In early July 2015 it was reported and later confirmed by Coutu that she would be curtailing her angel investing activities in favour of investing philanthropically in charitable endeavours in the future via Founders4Schools, a charity to improve the employability of young people. In 2017, Founders4Schools launched their work experience service for 16- to 24-year-olds, Workfinder. Workfinder is a TripAdvisor-style app to easily connect young people with fast-growing companies across the UK.

==Positions==
Coutu is the founder of Founders4Schools, Digital Boost,The ScaleUp Institute She serves as a non-executive board member of Phoenix plc, Raspberry Pi, Pearson plc.

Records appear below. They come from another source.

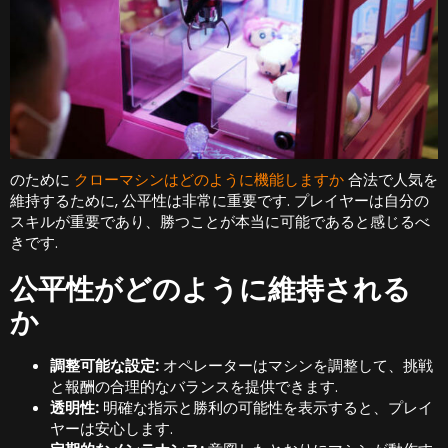
のために
クローマシンはどのように機能しますか
合法で人気を
維持するために, 公平性は非常に重要です. プレイヤーは自分の
スキルが重要であり、勝つことが本当に可能であると感じるべ
きです.
公平性がどのように維持される
か
調整可能な設定:
オペレーターはマシンを調整して、挑戦
と報酬の合理的なバランスを提供できます.
透明性:
明確な指示と勝利の可能性を表示すると、プレイ
ヤーは安心します.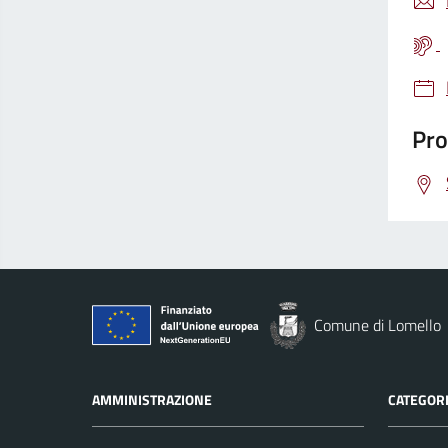
Pro
Comune di Lomello
AMMINISTRAZIONE
CATEGORI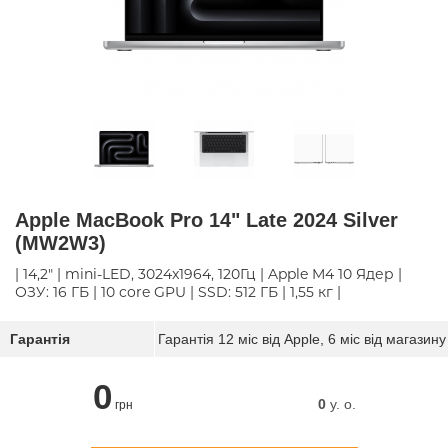
Apple MacBook Pro 14" Late 2024 Silver
(MW2W3)
| 14,2" | mini-LED, 3024x1964, 120Гц | Apple M4 10 Ядер |
ОЗУ: 16 ГБ | 10 core GPU | SSD: 512 ГБ | 1,55 кг |
Гарантія
Гарантія 12 міс від Apple, 6 міс від магазину
0
0
y. о.
грн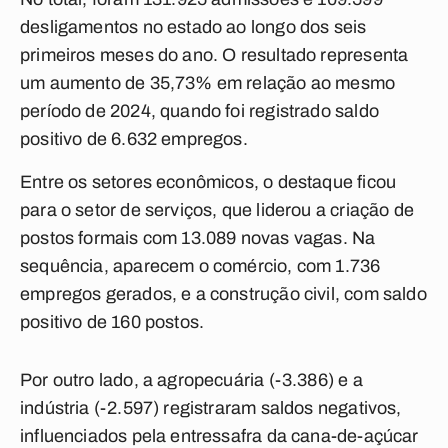
desligamentos no estado ao longo dos seis
primeiros meses do ano.
O resultado representa
um aumento de 35,73% em relação ao mesmo
período de 2024, quando foi registrado saldo
positivo de 6.632 empregos.
Entre os setores econômicos, o destaque ficou
para o setor de serviços, que liderou a criação de
postos formais com 13.089 novas vagas.
Na
sequência, aparecem o comércio, com 1.736
empregos gerados, e a construção civil, com saldo
positivo de 160 postos.
Por outro lado, a agropecuária (-3.386) e a
indústria (-2.597) registraram saldos negativos,
influenciados pela entressafra da cana-de-açúcar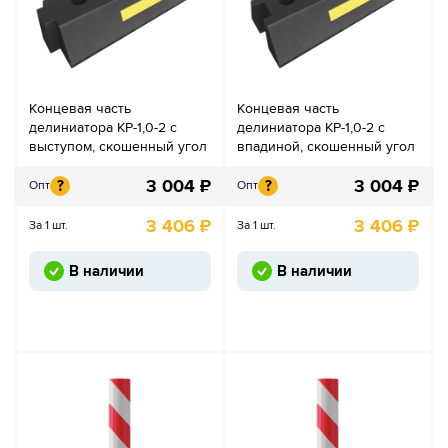
Концевая часть
Концевая часть
делиниатора КР-1,0-2 с
делиниатора КР-1,0-2 с
выступом, скошенный угол
впадиной, скошенный угол
3 004
₽
3 004
₽
?
?
Опт
Опт
3 406
₽
3 406
₽
За 1 шт.
За 1 шт.
В наличии
В наличии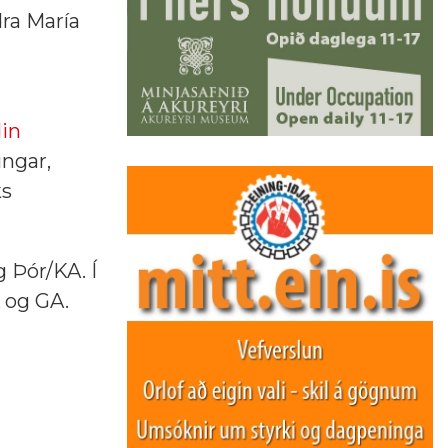
ra María
in
ingar,
ks
g Þór/KA. Í
A og GA.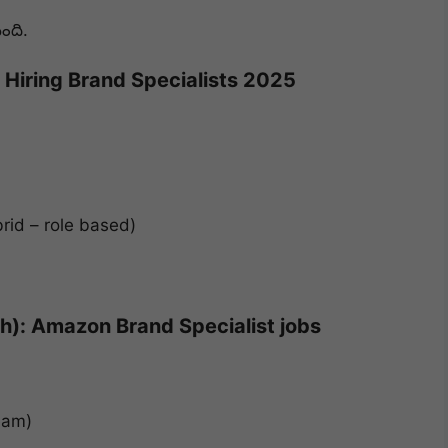
ంది.
 Hiring Brand Specialists 2025
brid – role based)
sh): Amazon Brand Specialist jobs
eam)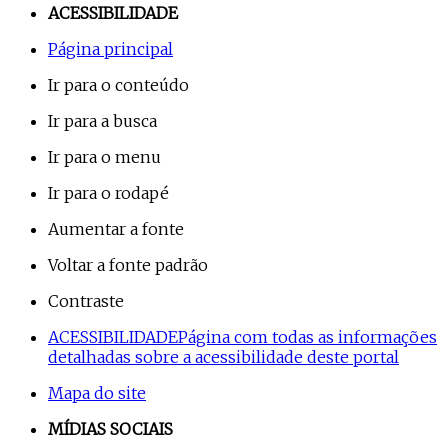
ACESSIBILIDADE
Página principal
Ir para o conteúdo
Ir para a busca
Ir para o menu
Ir para o rodapé
Aumentar a fonte
Voltar a fonte padrão
Contraste
ACESSIBILIDADE
Página com todas as informações
detalhadas sobre a acessibilidade deste portal
Mapa do site
MÍDIAS SOCIAIS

Past positions include serving on the boards of LSEG, DCMS, Zoopla, New Energy Finance, & the Advisory Boards of LinkedIn, the University of Cambridge (Finance Board) and the Natural History Museum.

In February 2020, Coutu was announced as the David Goldman Visiting Professor of Innovation and Enterprise at Newcastle University.

==Accolades==
Coutu was appointed Commander of the Order of the British Empire in the 2013 New Year Honours for her services to entrepreneurship. In 2019, she was inducted into the BIMA (British Interactive Media Association) Hall of Fame and was the winner of the Veuve Clicquot Social Purpose Award. She was named Most Influential Woman in UK IT 2017, Barclay's Entrepreneur of the Year 2017, Top 50 inspiring women in Europe by the Management Today and Top Entrepreneur contributing to 'Queen and Country by Sunday Times Magazine. In July 2015 Computer Weekly named Coutu in the top ten most influential women in UK IT industry. In the same year she was ranked 29 on Wired's The 2015 WIRED 100.

==Philanthropy==
Coutu supports Founders4Schools, the King's Trust, Crick Institute, Cancer Research UK and serves on the Harvard Business School European Advisory Council.